##### Task material

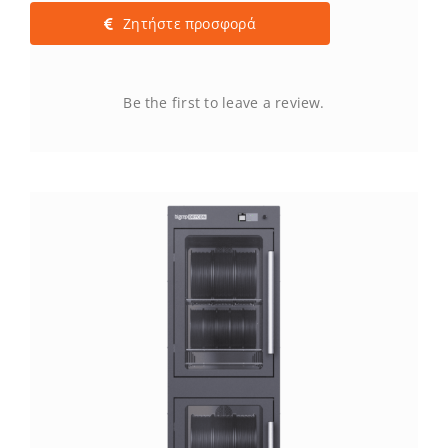
Ζητήστε προσφορά
Be the first to leave a review.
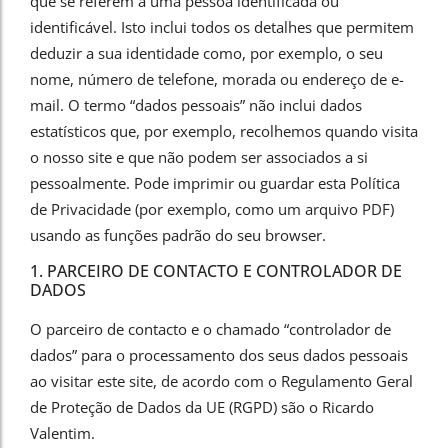
que se referem a uma pessoa identificada ou
Consultor Google Ads
identificável. Isto inclui todos os detalhes que permitem
deduzir a sua identidade como, por exemplo, o seu
Consultor Google Analytics
nome, número de telefone, morada ou endereço de e-
Consultor Email Marketing
Novo
mail. O termo “dados pessoais” não inclui dados
estatísticos que, por exemplo, recolhemos quando visita
Criação de Sites
Tendência
o nosso site e que não podem ser associados a si
pessoalmente. Pode imprimir ou guardar esta Política
Criação de Loja Online
de Privacidade (por exemplo, como um arquivo PDF)
Alojamento WordPress
usando as funções padrão do seu browser.
1. PARCEIRO DE CONTACTO E CONTROLADOR DE
DADOS
O parceiro de contacto e o chamado “controlador de
dados” para o processamento dos seus dados pessoais
ao visitar este site, de acordo com o Regulamento Geral
de Proteção de Dados da UE (RGPD) são o Ricardo
Valentim.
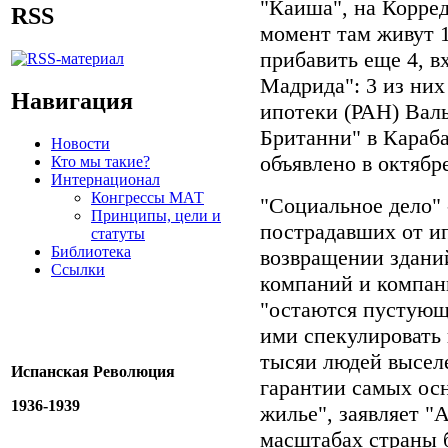
"Каиша", на Корред
RSS
момент там живут 1
прибавить еще 4, в
Мадрида": 3 из ни
Навигация
ипотеки (РАН) Валь
Британни" в Караба
Новости
объявлено в октябре
Кто мы такие?
Интернационал
Конгрессы МАТ
"Социальное дело"
Принципы, цели и
пострадавших от ип
статуты
Библиотека
возвращении здани
Ссылки
компаний и компан
"остаются пустующ
ими спекулировать 
тысяи людей выселе
Испанская Революция
гарантии самых осн
1936-1939
жилье", заявляет "
масштабах страны б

##########

What this task involves: Above are the entries; write them out again exactly, omitting the pictures.

Worked solution:
Ζητήστε προσφορά
Be the first to leave a review.
que se referem a uma pessoa identificada ou
Consultor Google Ads
identificável. Isto inclui todos os detalhes que permitem
deduzir a sua identidade como, por exemplo, o seu
Consultor Google Analytics
nome, número de telefone, morada ou endereço de e-
Consultor Email Marketing
Novo
mail. O termo “dados pessoais” não inclui dados
estatísticos que, por exemplo, recolhemos quando visita
Criação de Sites
Tendência
o nosso site e que não podem ser associados a si
pessoalmente. Pode imprimir ou guardar esta Política
Criação de Loja Online
de Privacidade (por exemplo, como um arquivo PDF)
Alojamento WordPress
usando as funções padrão do seu browser.
1. PARCEIRO DE CONTACTO E CONTROLADOR DE
DADOS
O parceiro de contacto e o chamado “controlador de
dados” para o processamento dos seus dados pessoais
ao visitar este site, de acordo com o Regulamento Geral
de Proteção de Dados da UE (RGPD) são o Ricardo
Valentim.
"Каиша", на Корред
RSS
момент там живут 1
прибавить еще 4, в
Мадрида": 3 из ни
Навигация
ипотеки (РАН) Валь
Британни" в Караба
Новости
объявлено в октябре
Кто мы такие?
Интернационал
Конгрессы МАТ
"Социальное дело"
Принципы, цели и
пострадавших от ип
статуты
Библиотека
возвращении здани
Ссылки
компаний и компан
"остаются пустующ
ими спекулировать 
тысяи людей выселе
Испанская Революция
гарантии самых осн
1936-1939
жилье", заявляет "
масштабах страны б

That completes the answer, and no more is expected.